Start of Source data

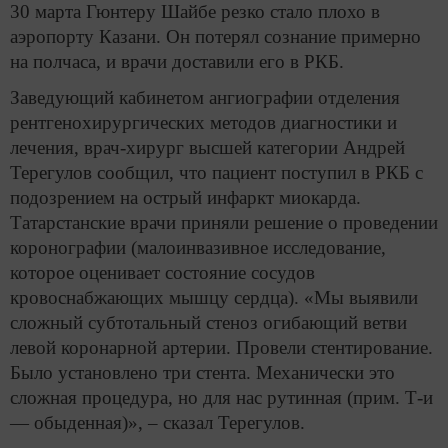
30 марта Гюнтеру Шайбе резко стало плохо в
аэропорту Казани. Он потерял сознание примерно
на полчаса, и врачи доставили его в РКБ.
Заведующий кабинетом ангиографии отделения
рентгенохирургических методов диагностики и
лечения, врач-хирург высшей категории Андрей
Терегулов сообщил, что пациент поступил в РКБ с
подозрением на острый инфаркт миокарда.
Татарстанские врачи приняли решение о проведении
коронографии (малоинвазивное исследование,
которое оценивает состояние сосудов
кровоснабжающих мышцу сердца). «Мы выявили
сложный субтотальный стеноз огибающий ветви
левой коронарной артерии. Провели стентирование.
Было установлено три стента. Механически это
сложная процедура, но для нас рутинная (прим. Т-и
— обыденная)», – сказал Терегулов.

End of Source data

> [What this task involves]:
Pull every line containing "Терегулов" out of the entries.

> [Response below]:
Терегулов сообщил, что пациент поступил в РКБ с
— обыденная)», – сказал Терегулов.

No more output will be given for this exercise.